Anna Yesipova—and there must be at least half a dozen different ways of spelling her name—learned her craft in the Leschetizky studio and made her official debut in Saint Petersburg in 1871. Critics unanimously praised her effortless virtuosity and singing tone, and both Tchaikovsky and Liszt were mightily impressed.

Theodor Leschetizky: Contes de Jeunesse, Op. 46
theodorleschetiz43915gutAnna had an extraordinary gift for music, and after having heard a concert at age 7, she went home and reproduced the entire program from memory. She also had a beautiful voice, and her father was trying to nudge her into a singing career. As a result, she only started serious piano lessons at the St. Petersburg Conservatory at age 13. It was Leschetizky who first noticed Anna’s talent, and after hearing her play at a public exam he said, “This little one is possessed, she will be a great artist if she tames her nature.” After her debut in 1871—when Tchaikovsky praised Yesipova’s impeccable technique and artistic maturity—Anna played an astonishing number of concerts in Russia and Western Europe. And in 1876 she received an invitation to perform in the United States, playing 105 concerts in 6 months. She played 37 concerts in New York alone, and given her film star looks, she quickly became a celebrity. The famed writer George Bernard Shaw wrote after hearing one of her concerts that “her cold disdain for difficulties, the incredible fluency of her fingers, her graceful and haste-free manner of playing, devoid of sentimentality—all that commanded admiration.” And as you might have guessed, in 1880 she agreed to become the second wife of Theodore Leschetizky.

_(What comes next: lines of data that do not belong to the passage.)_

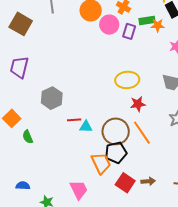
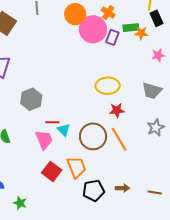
pink circle: (109, 25) -> (93, 29), size x1.4
cyan triangle: (86, 127) -> (64, 130), turned 40
black pentagon: (116, 153) -> (94, 190), moved
red square: (125, 183) -> (52, 171), moved
pink trapezoid: (79, 190) -> (44, 140), moved

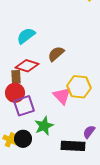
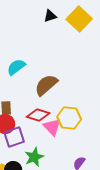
brown semicircle: (56, 54) -> (46, 85), size x1.4
red diamond: (27, 66) -> (38, 115), moved

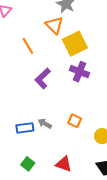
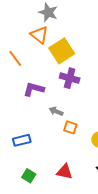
purple L-shape: (43, 79) -> (34, 89), turned 65
gray arrow: (45, 123) -> (56, 111), moved

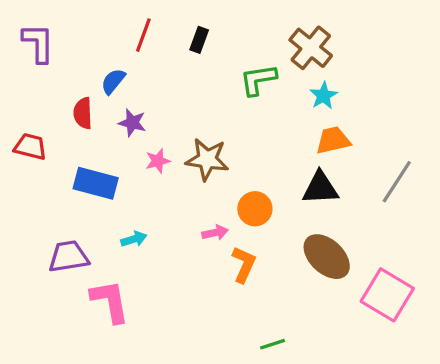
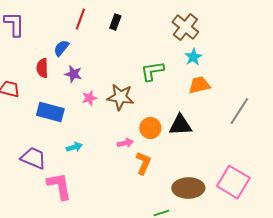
green L-shape: (258, 80) -> (152, 71), moved
black triangle: (320, 188) -> (180, 125), moved
purple trapezoid: (69, 257) -> (33, 158), turned 32
brown ellipse: (327, 257) -> (188, 188), moved, turned -44

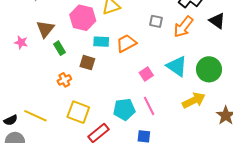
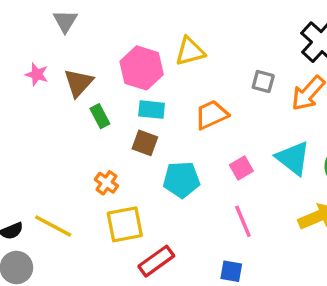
pink star: (21, 42) -> (37, 74), moved
cyan rectangle: (101, 42) -> (152, 110), moved
orange cross: (64, 80) -> (106, 183), moved, turned -32
cyan pentagon: (124, 109) -> (181, 180), moved
yellow square: (78, 112) -> (125, 224), turned -35

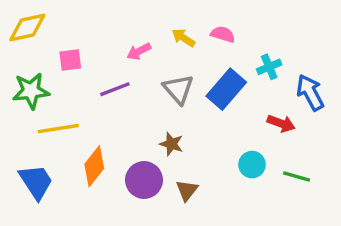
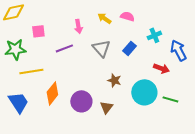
pink arrow: (139, 51) -> (78, 26), turned -72
blue rectangle: (226, 89) -> (129, 48), size x0.6
brown star: (171, 144) -> (114, 80), moved
cyan circle: (252, 165) -> (144, 92), size x1.6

The couple had two children, but married life was not for the faint hearted. Both parties were incredibly strong willed, and Yesipova was clearly not content with merely being Leschetizky’s piano assistant. Marriage, it was said, turned Anna from a spontaneous and headstrong being into a very serious and self-preserving person.

Marie Roborska

Marie Roborska

Being mentioned in the same breath with Anton and Nikolai Rubinstein, Hans von Bülow, Ignacy Paderewski, Josef Hofmann and Clara Schumann, Anna Yesipova had enough of married life and the couple divorced in 1892. She was immediately offered a professorship at the St. Petersburg Conservatory, and she counted Sergei Prokofiev, Isabelle Vengerova, Leo Ornstein, and Alexander Borovsky among her students. As for Leschetizky, he quickly married student Nr. 3, Dominirska Benislavska, and in 1908, seven years before his death in Dresden in 1915, he married student Nr. 4, Marie Roborska. In the words of Eugene d’Albert who was married six times, Leschetizky could easily be “called a monogamist!”